Download Graph Data Management Book in PDF, Epub and Kindle

This book presents a comprehensive overview of fundamental issues and recent advances in graph data management. Its aim is to provide beginning researchers in the area of graph data management, or in fields that require graph data management, an overview of the latest developments in this area, both in applied and in fundamental subdomains. The topics covered range from a general introduction to graph data management, to more specialized topics like graph visualization, flexible queries of graph data, parallel processing, and benchmarking. The book will help researchers put their work in perspective and show them which types of tools, techniques and technologies are available, which ones could best suit their needs, and where there are still open issues and future research directions. The chapters are contributed by leading experts in the relevant areas, presenting a coherent overview of the state of the art in the field. Readers should have a basic knowledge of data management techniques as they are taught in computer science MSc programs.

Frequent Pattern Mining

Frequent Pattern Mining
Author: Charu C. Aggarwal,Jiawei Han
Publsiher: Springer
Total Pages: 471
Release: 2014-08-29
Genre: Computers
ISBN: 9783319078212

Download Frequent Pattern Mining Book in PDF, Epub and Kindle

This comprehensive reference consists of 18 chapters from prominent researchers in the field. Each chapter is self-contained, and synthesizes one aspect of frequent pattern mining. An emphasis is placed on simplifying the content, so that students and practitioners can benefit from the book. Each chapter contains a survey describing key research on the topic, a case study and future directions. Key topics include: Pattern Growth Methods, Frequent Pattern Mining in Data Streams, Mining Graph Patterns, Big Data Frequent Pattern Mining, Algorithms for Data Clustering and more.
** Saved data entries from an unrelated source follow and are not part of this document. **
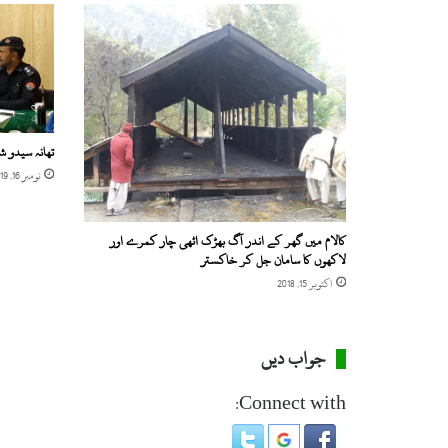
ک
و
ر
و
ن
ا
و
تھانہ سیدو ش
ا
نومبر 16, 2019
ئ
ر
س
کالام میں گھر کے اندر آگ بھڑک اٹھی چار کمرے اور
ک
لاکھوں کا سامان جل کر خاکستر
ی
اکتوبر 15, 2018
ت
ص
د
ی
جواب دیں
ق
،
Connect with:
ت
ع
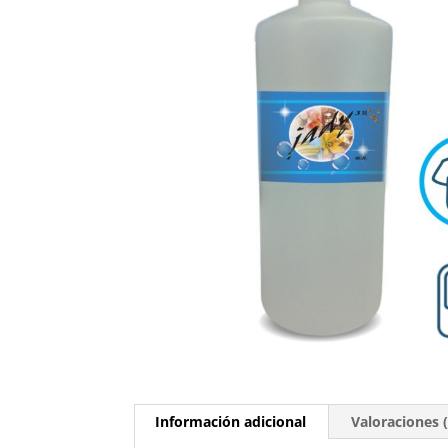
Información adicional
Valoraciones (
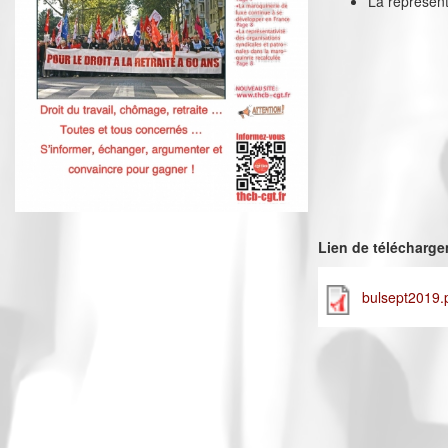
La représent
Lien de télécharg
bulsept2019.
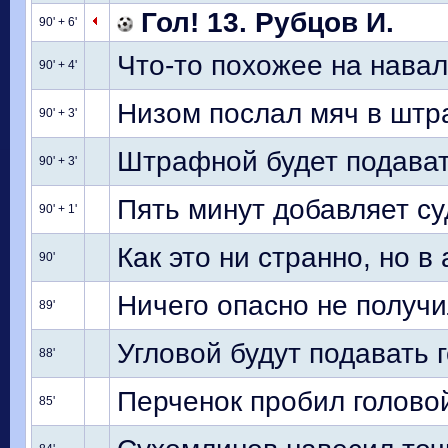
Гол! 13. Рубцов И.
90' + 6'
Что-то похожее на навал
90' + 4'
Низом послал мяч в штр
90' + 3'
Штрафной будет подават
90' + 3'
Пять минут добавляет су
90' + 1'
Как это ни странно, но в
90'
Ничего опасно не получи
89'
Угловой будут подавать г
88'
Перченок пробил голово
85'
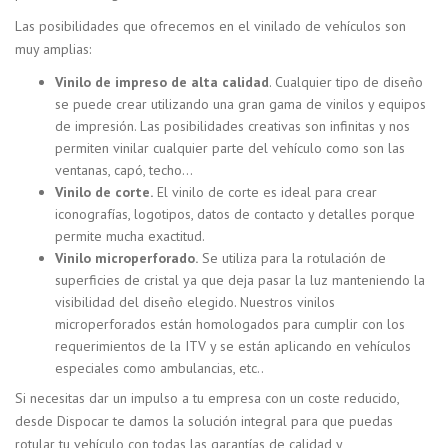
Las posibilidades que ofrecemos en el vinilado de vehículos son
muy amplias:
Vinilo de impreso de alta calidad
. Cualquier tipo de diseño
se puede crear utilizando una gran gama de vinilos y equipos
de impresión. Las posibilidades creativas son infinitas y nos
permiten vinilar cualquier parte del vehículo como son las
ventanas, capó, techo…
Vinilo de corte.
El vinilo de corte es ideal para crear
iconografías, logotipos, datos de contacto y detalles porque
permite mucha exactitud.
Vinilo microperforado.
Se utiliza para la rotulación de
superficies de cristal ya que deja pasar la luz manteniendo la
visibilidad del diseño elegido. Nuestros vinilos
microperforados están homologados para cumplir con los
requerimientos de la ITV y se están aplicando en vehículos
especiales como ambulancias, etc..
Si necesitas dar un impulso a tu empresa con un coste reducido,
desde Dispocar te damos la solución integral para que puedas
rotular tu vehículo con todas las garantías de calidad y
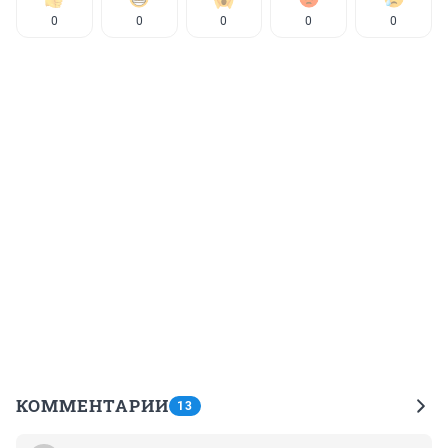
0
0
0
0
0
КОММЕНТАРИИ
13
Advanced-level students in computer science, researchers and practitioners from industry will find this book an invaluable reference.

Mining of Massive Datasets

Mining of Massive Datasets
Author: Jure Leskovec,Anand Rajaraman,Jeffrey David Ullman
Publsiher: Cambridge University Press
Total Pages: 480
Release: 2014-11-13
Genre: Computers
ISBN: 9781107077232

Download Mining of Massive Datasets Book in PDF, Epub and Kindle

Now in its second edition, this book focuses on practical algorithms for mining data from even the largest datasets.